**Task requirements**
Look through the material below for "credit". Copy every line that contains it.
════════════════
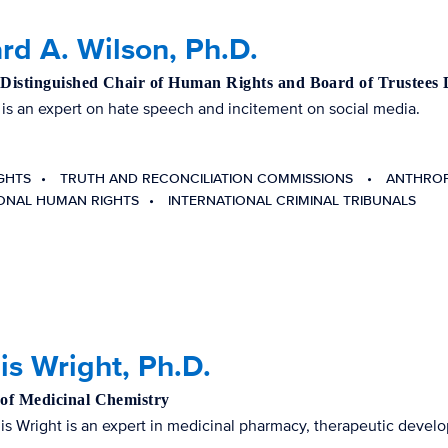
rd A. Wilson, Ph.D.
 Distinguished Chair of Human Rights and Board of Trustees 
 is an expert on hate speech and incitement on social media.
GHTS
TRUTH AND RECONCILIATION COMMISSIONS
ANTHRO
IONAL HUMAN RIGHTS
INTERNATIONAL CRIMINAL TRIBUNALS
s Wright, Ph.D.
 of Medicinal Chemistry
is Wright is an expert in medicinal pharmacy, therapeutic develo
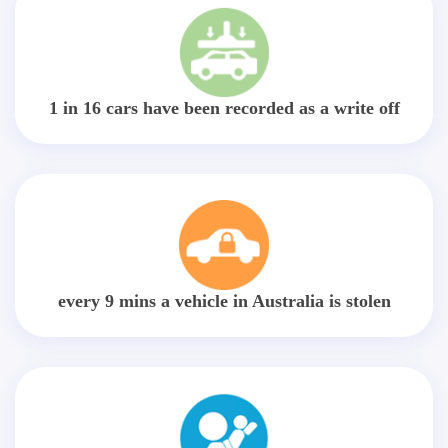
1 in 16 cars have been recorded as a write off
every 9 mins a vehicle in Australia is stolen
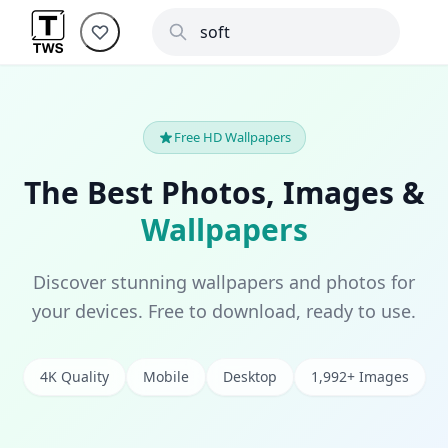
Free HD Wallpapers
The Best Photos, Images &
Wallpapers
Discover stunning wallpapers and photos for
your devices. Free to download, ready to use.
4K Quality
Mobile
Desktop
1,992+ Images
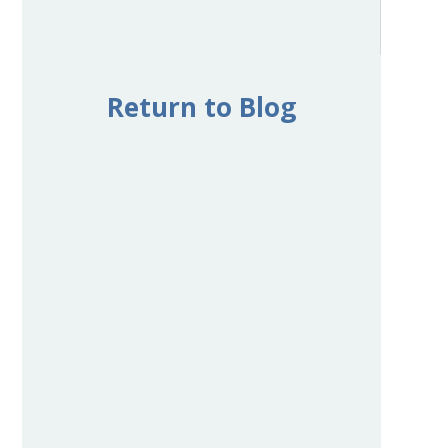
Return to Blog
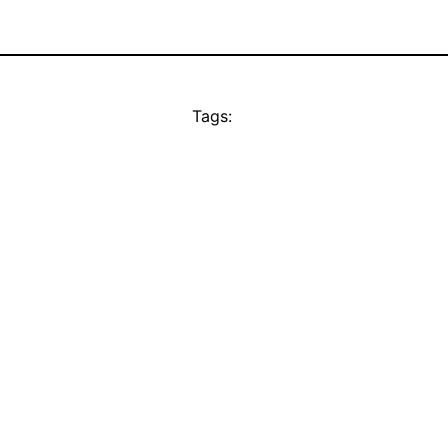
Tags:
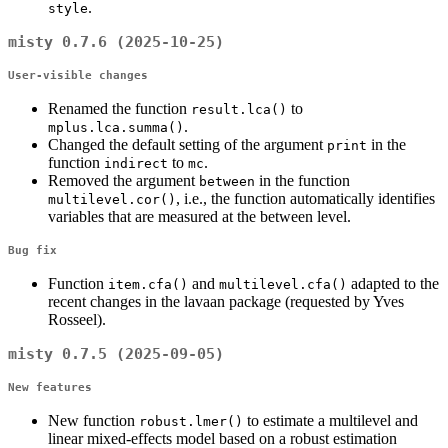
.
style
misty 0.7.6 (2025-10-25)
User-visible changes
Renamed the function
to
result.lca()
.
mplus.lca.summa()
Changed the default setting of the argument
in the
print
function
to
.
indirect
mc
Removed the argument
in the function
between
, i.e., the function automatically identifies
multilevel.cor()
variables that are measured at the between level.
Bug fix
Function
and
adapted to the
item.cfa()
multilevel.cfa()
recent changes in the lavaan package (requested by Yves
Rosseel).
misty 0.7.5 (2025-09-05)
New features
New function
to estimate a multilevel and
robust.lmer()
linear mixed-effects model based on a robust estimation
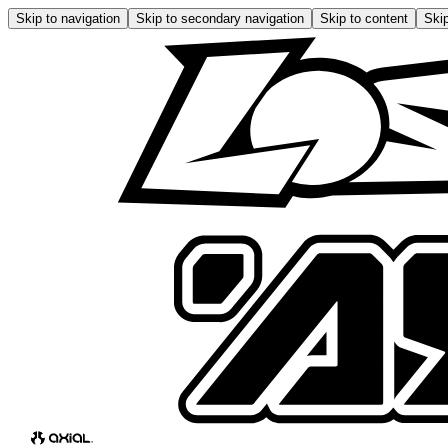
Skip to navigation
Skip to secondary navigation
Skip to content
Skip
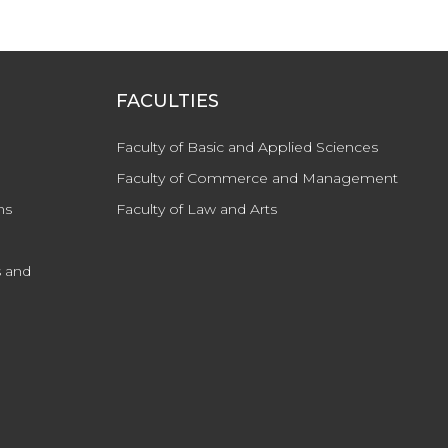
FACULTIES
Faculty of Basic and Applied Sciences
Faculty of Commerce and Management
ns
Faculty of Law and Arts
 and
════════════════
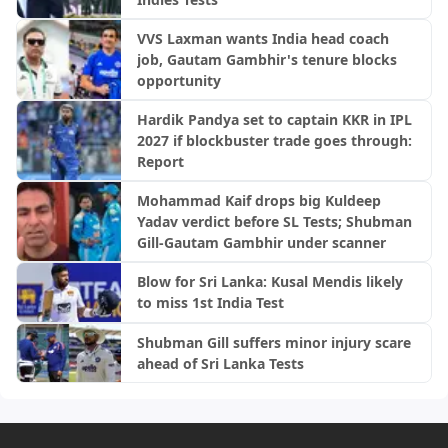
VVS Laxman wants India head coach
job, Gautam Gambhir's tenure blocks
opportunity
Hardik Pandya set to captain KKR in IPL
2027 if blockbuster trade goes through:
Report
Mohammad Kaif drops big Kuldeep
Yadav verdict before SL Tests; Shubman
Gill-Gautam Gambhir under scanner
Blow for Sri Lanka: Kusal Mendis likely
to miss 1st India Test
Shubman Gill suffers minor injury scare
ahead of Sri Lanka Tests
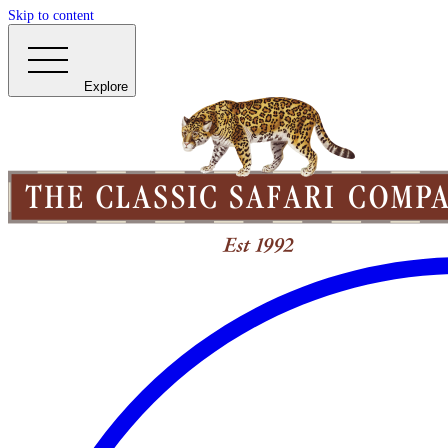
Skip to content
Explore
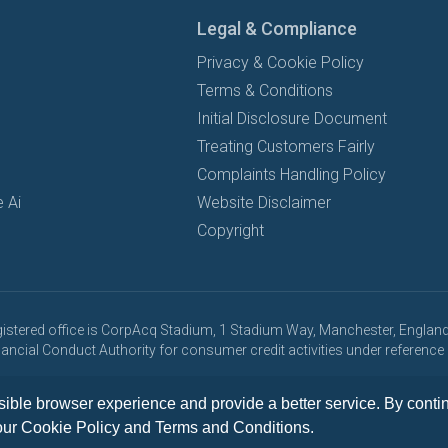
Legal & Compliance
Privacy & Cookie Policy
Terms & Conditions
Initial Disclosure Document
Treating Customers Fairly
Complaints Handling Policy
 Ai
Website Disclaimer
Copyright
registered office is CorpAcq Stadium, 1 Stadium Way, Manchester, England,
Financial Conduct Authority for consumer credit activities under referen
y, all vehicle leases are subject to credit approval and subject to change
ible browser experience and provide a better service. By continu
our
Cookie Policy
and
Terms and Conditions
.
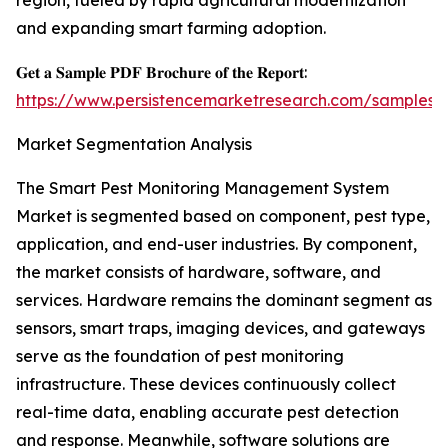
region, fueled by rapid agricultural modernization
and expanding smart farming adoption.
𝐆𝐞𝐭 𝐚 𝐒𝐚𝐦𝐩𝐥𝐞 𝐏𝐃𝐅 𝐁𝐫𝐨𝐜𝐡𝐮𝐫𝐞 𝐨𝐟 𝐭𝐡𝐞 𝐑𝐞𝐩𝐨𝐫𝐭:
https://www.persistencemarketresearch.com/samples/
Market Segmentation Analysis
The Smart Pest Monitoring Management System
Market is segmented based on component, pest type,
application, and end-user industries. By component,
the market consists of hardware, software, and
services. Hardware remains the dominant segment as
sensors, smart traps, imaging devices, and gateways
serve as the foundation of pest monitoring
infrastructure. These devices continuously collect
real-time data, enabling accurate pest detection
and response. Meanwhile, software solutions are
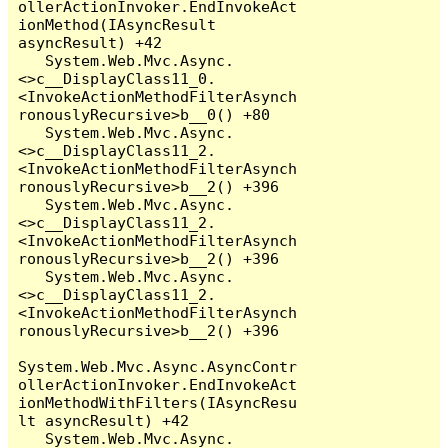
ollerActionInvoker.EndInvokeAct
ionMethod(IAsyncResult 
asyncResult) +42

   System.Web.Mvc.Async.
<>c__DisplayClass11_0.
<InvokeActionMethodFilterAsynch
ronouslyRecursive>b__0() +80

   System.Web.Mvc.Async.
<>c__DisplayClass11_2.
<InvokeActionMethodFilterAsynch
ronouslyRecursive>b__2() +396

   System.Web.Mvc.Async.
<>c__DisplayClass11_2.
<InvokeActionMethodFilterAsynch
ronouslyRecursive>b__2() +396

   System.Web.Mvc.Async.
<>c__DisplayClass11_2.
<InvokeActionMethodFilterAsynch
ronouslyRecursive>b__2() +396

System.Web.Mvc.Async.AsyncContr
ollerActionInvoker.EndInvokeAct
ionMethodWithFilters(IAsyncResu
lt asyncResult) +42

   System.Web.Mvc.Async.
════════════════
**Exercise solution**
Financial Conduct Authority for consumer credit activities under referen
y, all vehicle leases are subject to credit approval and subject to change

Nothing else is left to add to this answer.